# Have you ordered yarn and only received a partial order?



## AprilSun (Jun 25, 2020)

I ordered online 4 skeins of yarn from a craft store several weeks ago. They only sent me 3. I talked to them about it and they said they only had 3 and when this happens they will send what they have and there will be no back orders. I wasn't charged for the one I didn't get but,  I didn't have a choice whether I wanted their partial order or just cancel completely. Now when I try to find the one that I need, the dye lots will not match and dye lot matching is suppose to be important or at least it used to be. You would think that a craft store would do better than this.


----------



## Pinky (Jun 25, 2020)

AprilSun said:


> I ordered online 4 skeins of yarn from a craft store several weeks ago.

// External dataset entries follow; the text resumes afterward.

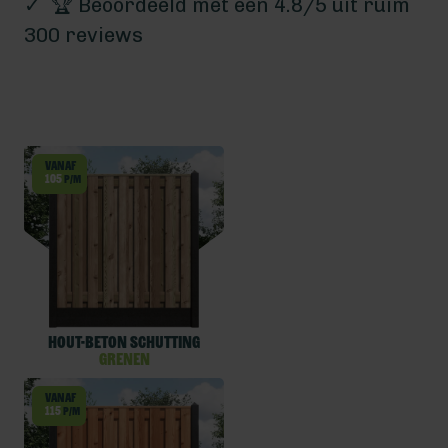
✓ 🏆 Beoordeeld met een 4.8/5 uit ruim
300 reviews
Vanaf
105
p/m
Hout-beton schutting
Grenen
Vanaf
115
p/m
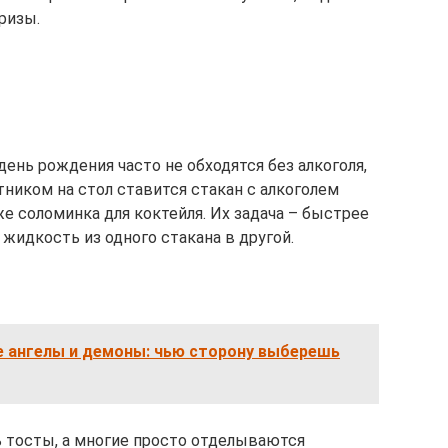
ризы.
ень рождения часто не обходятся без алкоголя,
ником на стол ставится стакан с алкоголем
же соломинка для коктейля. Их задача – быстрее
жидкость из одного стакана в другой.
е ангелы и демоны: чью сторону выберешь
 тосты, а многие просто отделываются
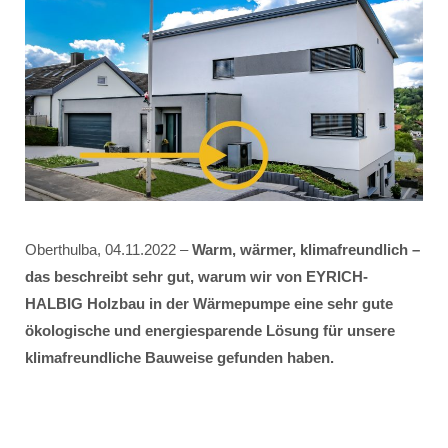
Oberthulba, 04.11.2022 –
Warm, wärmer, klimafreundlich –
das beschreibt sehr gut, warum wir von EYRICH-
HALBIG Holzbau in der Wärmepumpe eine sehr gute
ökologische und energiesparende Lösung für unsere
klimafreundliche Bauweise gefunden haben.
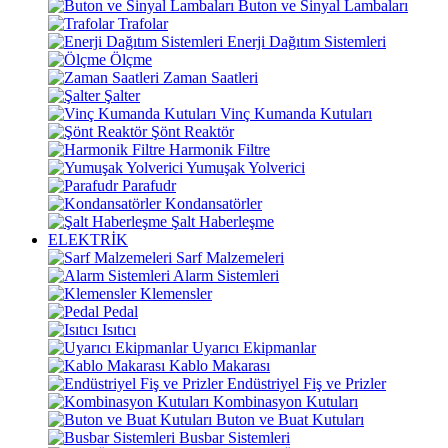
Buton ve Sinyal Lambaları
Trafolar
Enerji Dağıtım Sistemleri
Ölçme
Zaman Saatleri
Şalter
Vinç Kumanda Kutuları
Şönt Reaktör
Harmonik Filtre
Yumuşak Yolverici
Parafudr
Kondansatörler
Şalt Haberleşme
ELEKTRİK
Sarf Malzemeleri
Alarm Sistemleri
Klemensler
Pedal
Isıtıcı
Uyarıcı Ekipmanlar
Kablo Makarası
Endüstriyel Fiş ve Prizler
Kombinasyon Kutuları
Buton ve Buat Kutuları
Busbar Sistemleri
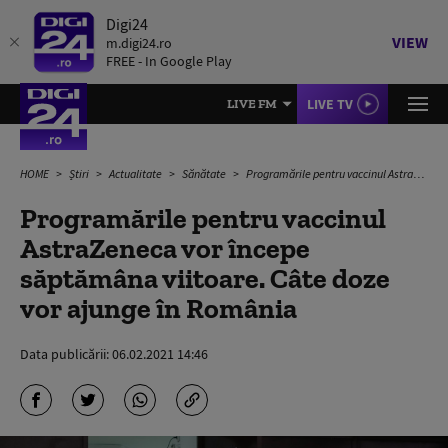
Digi24
VIEW
m.digi24.ro
FREE - In Google Play
LIVE TV
LIVE FM
HOME
Știri
Actualitate
Sănătate
Programările pentru vaccinul AstraZeneca vor începe săptămâna viitoare. Câte doze vor ajunge în România
Programările pentru vaccinul
AstraZeneca vor începe
săptămâna viitoare. Câte doze
vor ajunge în România
Data publicării:
06.02.2021 14:46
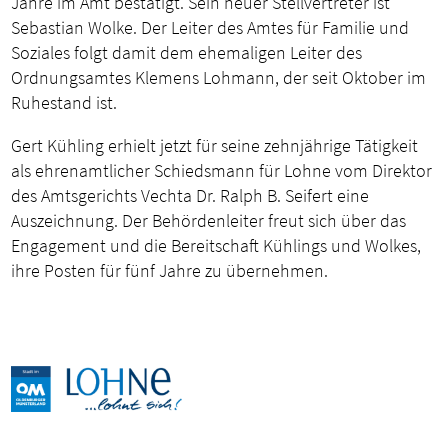
Jahre im Amt bestätigt. Sein neuer Stellvertreter ist
Sebastian Wolke. Der Leiter des Amtes für Familie und
Soziales folgt damit dem ehemaligen Leiter des
Ordnungsamtes Klemens Lohmann, der seit Oktober im
Ruhestand ist.
Gert Kühling erhielt jetzt für seine zehnjährige Tätigkeit
als ehrenamtlicher Schiedsmann für Lohne vom Direktor
des Amtsgerichts Vechta Dr. Ralph B. Seifert eine
Auszeichnung. Der Behördenleiter freut sich über das
Engagement und die Bereitschaft Kühlings und Wolkes,
ihre Posten für fünf Jahre zu übernehmen.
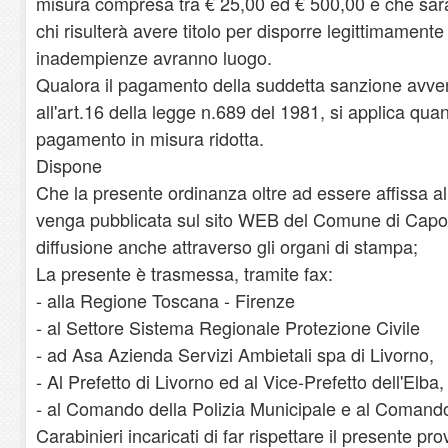
misura compresa tra € 25,00 ed € 500,00 e che sara
chi risulterà avere titolo per disporre legittimamente 
inadempienze avranno luogo.
Qualora il pagamento della suddetta sanzione avveng
all'art.16 della legge n.689 del 1981, si applica quan
pagamento in misura ridotta.
Dispone
Che la presente ordinanza oltre ad essere affissa al
venga pubblicata sul sito WEB del Comune di Capo
diffusione anche attraverso gli organi di stampa;
La presente è trasmessa, tramite fax:
- alla Regione Toscana - Firenze
- al Settore Sistema Regionale Protezione Civile
- ad Asa Azienda Servizi Ambietali spa di Livorno,
- Al Prefetto di Livorno ed al Vice-Prefetto dell'Elba,
- al Comando della Polizia Municipale e al Comando
Carabinieri incaricati di far rispettare il presente p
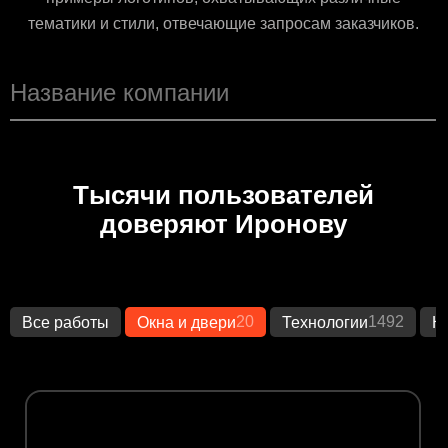
тематики и стили, отвечающие запросам заказчиков.
Тысячи пользователей
доверяют Иронову
20
1492
Все работы
Окна и двери
Технологии
К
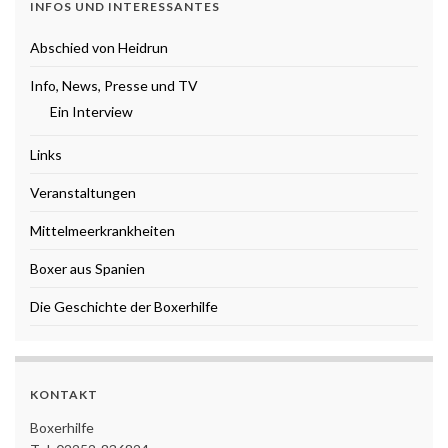
INFOS UND INTERESSANTES
Abschied von Heidrun
Info, News, Presse und TV
Ein Interview
Links
Veranstaltungen
Mittelmeerkrankheiten
Boxer aus Spanien
Die Geschichte der Boxerhilfe
KONTAKT
Boxerhilfe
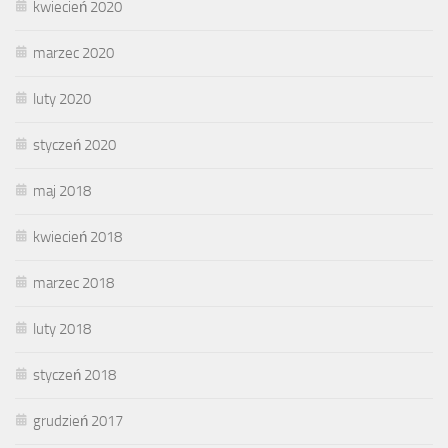
kwiecień 2020
marzec 2020
luty 2020
styczeń 2020
maj 2018
kwiecień 2018
marzec 2018
luty 2018
styczeń 2018
grudzień 2017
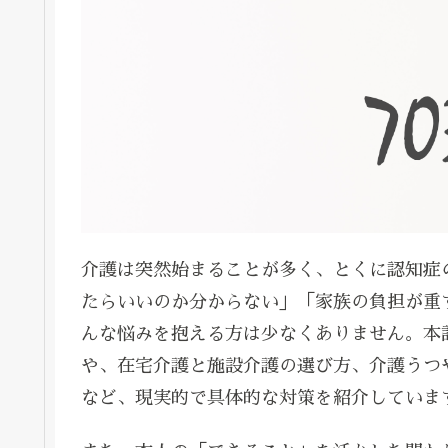
介護は突然始まることが多く、とくに認知症
たらいいのか分からない」「家族の負担が重
んな悩みを抱える方は少なくありません。本
や、在宅介護と施設介護の選び方、介護うつ
など、現実的で具体的な対策を紹介していま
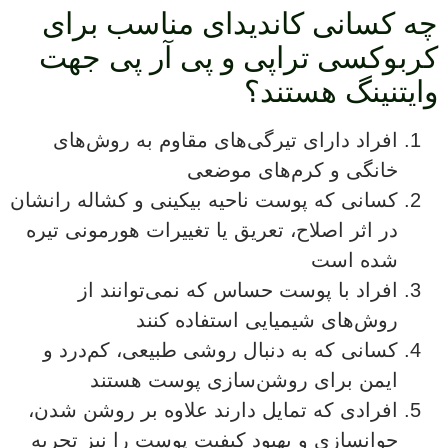
چه کسانی کاندیدای مناسب برای
کربوکسی تراپی و پی آر پی جهت
وایتنینگ هستند؟
افراد دارای تیرگی‌های مقاوم به روش‌های
خانگی و کرم‌های موضعی
کسانی که پوست ناحیه بیکینی و کشاله رانشان
در اثر اصلاح، تعریق یا تغییرات هورمونی تیره
شده است
افراد با پوست حساس که نمی‌توانند از
روش‌های شیمیایی استفاده کنند
کسانی که به دنبال روشی طبیعی، کم‌درد و
ایمن برای روشن‌سازی پوست هستند
افرادی که تمایل دارند علاوه بر روشن شدن،
جوانسازی و بهبود کیفیت پوست را نیز تجربه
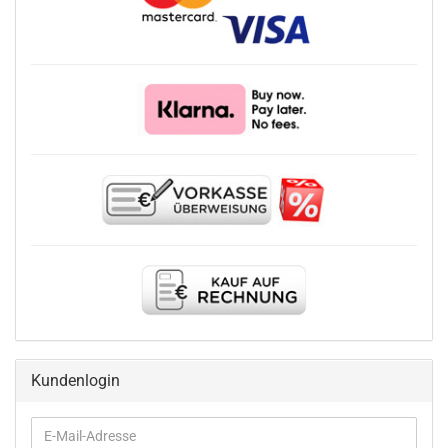
Kundenlogin
E-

They only sent me 3. I talked to them about it and they said they only had 3 and when this happens they will send what they have and there will be no back orders. I wasn't charged for the one I didn't get but,  I didn't have a choice whether I wanted their partial order or just cancel completely. Now when I try to find the one that I need, the dye lots will not match and dye lot matching is suppose to be important or at least it used to be. You would think that a craft store would do better than this.


They should have informed you that they were short. The dye lot needs to be the same!


----------



## AprilSun (Jun 25, 2020)

Pinky said:


> They should have informed you that they were short. The dye lot needs to be the same!



That's exactly what I thought too. I decided then that I would not be ordering from them again.


----------